In fact, Baywood was injured by American’s conduct. American gained a competitive advantage because it was willing to violate state law and thereby secure a place for itself on the City’s tow list. It is noteworthy that American does not challenge the trial court finding that this conduct constituted unfair competition. The City was another actor, but the harm suffered by Baywood “fairly can be traced” to American’s willingness to compete by violating the law. (Northeastern Fla. Chapter, Associated Gen. Contractors of America v. Jacksonville (1993) 508 U.S. 656, 663.) The result was that American continued to tow for the City, while Baywood was removed from the City’s tow list and lost 95 percent of its towing business. The tows that would have gone to Baywood were allocated to American and another competitor, Dion’s Downtown Towing.
American’s suggestion that Baywood failed to show “reliance” is not persuasive. The cited case discusses the reliance concept in relation to a claim based on false or misleading advertising (Laster v. T-Mobile USA, Inc. (S.D. Cal. 2005) 407 F.Supp.2d 1181, 1194), whereas this case is based on American’s unfair competition in contracting to violate the law. We need not determine whether plaintiffs asserting claims based on false or misleading advertising must show reliance.
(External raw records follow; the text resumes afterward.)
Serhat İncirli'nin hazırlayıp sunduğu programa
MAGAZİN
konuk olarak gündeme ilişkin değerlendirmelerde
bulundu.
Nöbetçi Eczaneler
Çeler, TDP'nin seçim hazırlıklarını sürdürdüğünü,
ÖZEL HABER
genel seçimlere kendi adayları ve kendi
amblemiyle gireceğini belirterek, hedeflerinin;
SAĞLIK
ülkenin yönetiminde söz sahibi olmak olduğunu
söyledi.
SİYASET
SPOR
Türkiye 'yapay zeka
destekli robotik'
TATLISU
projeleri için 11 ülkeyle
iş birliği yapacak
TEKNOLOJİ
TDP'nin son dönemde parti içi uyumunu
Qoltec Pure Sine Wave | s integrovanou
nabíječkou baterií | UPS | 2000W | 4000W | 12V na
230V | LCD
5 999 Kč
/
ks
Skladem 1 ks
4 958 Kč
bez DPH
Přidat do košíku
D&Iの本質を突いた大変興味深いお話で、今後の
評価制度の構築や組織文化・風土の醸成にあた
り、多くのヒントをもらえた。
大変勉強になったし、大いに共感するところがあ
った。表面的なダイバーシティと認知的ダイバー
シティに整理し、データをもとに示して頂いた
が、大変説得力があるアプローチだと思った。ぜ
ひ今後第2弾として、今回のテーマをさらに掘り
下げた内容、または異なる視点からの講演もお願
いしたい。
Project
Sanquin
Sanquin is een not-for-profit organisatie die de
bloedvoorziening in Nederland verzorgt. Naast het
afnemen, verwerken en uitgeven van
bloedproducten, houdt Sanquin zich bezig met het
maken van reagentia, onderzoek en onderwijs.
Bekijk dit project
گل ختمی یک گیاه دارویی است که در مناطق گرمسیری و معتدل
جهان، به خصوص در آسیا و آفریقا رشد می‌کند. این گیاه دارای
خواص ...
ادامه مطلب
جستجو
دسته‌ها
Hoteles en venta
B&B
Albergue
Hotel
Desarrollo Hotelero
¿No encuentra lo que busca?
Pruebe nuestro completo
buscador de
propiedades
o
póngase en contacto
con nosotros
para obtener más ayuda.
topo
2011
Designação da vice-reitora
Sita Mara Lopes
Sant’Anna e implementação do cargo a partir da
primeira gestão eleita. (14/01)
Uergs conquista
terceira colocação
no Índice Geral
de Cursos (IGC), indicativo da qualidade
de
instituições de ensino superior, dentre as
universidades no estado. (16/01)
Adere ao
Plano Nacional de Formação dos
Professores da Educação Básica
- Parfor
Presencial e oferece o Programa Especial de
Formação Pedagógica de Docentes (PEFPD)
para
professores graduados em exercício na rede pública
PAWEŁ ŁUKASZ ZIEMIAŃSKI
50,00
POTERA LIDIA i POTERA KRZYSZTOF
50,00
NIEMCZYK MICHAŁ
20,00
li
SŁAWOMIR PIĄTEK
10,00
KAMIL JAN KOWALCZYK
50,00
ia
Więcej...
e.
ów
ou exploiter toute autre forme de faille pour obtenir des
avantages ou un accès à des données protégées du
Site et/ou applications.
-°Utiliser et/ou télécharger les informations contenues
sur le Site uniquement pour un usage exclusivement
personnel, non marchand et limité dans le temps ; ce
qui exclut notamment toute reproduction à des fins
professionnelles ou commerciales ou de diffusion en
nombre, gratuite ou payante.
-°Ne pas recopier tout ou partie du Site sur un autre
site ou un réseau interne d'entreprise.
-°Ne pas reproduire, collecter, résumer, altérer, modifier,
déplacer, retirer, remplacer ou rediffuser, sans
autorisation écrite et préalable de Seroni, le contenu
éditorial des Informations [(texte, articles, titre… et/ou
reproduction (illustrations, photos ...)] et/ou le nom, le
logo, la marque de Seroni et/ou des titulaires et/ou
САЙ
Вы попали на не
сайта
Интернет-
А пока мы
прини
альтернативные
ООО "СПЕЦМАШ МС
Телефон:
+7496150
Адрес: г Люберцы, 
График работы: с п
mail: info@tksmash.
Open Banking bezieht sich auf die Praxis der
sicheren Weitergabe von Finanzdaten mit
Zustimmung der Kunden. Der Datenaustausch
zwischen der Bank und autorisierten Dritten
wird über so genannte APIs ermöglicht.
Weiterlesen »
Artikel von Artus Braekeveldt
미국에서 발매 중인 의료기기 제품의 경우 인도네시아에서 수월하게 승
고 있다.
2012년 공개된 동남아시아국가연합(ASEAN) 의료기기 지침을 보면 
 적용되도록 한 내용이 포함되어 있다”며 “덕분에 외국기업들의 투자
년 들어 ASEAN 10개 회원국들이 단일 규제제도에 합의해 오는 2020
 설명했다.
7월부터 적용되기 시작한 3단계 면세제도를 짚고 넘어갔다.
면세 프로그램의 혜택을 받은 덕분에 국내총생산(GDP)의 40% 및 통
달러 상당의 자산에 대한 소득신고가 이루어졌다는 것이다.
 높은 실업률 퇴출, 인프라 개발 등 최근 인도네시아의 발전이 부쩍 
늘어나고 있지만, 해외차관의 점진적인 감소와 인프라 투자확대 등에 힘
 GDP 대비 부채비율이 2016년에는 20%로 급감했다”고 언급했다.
Baywood has standing under Business and Professions Code section 17204.
We need not consider Baywood’s arguments that it also has taxpayer and citizen standing.
II. Mootness
American contends that the trial court erred in granting injunctive and declaratory relief because the action was moot at the time the judgment was issued. It separately recasts the argument in contending that the trial court erred in granting declaratory relief because only “past wrongs” were at issue. American argues the action became moot when Baywood entered a settlement agreement with the City and the Department in November 2004. According to Baywood’s trial brief, in June 2003 the City repealed Resolution 00-150 and the TSA and enacted a new ordinance and a revised contract.
The burden of demonstrating error rests on the appellant American. (Winograd v. American Broadcasting Co. (1998) 68 Cal.App.4th 624, 632.) We review the trial court’s decision to grant injunctive and declaratory relief for an abuse of discretion. (Haley v. Casa Del Rey Homeowners Ass’n (2007) 153 Cal.App.4th 863, 872.) “[A] court’s power to grant injunctive relief to prevent future unfair business practices is ‘ “extraordinarily broad.” ’ ” (People v. First Federal Credit Corp. (2002) 104 Cal.App.4th 721, 735-736.) American has not demonstrated error.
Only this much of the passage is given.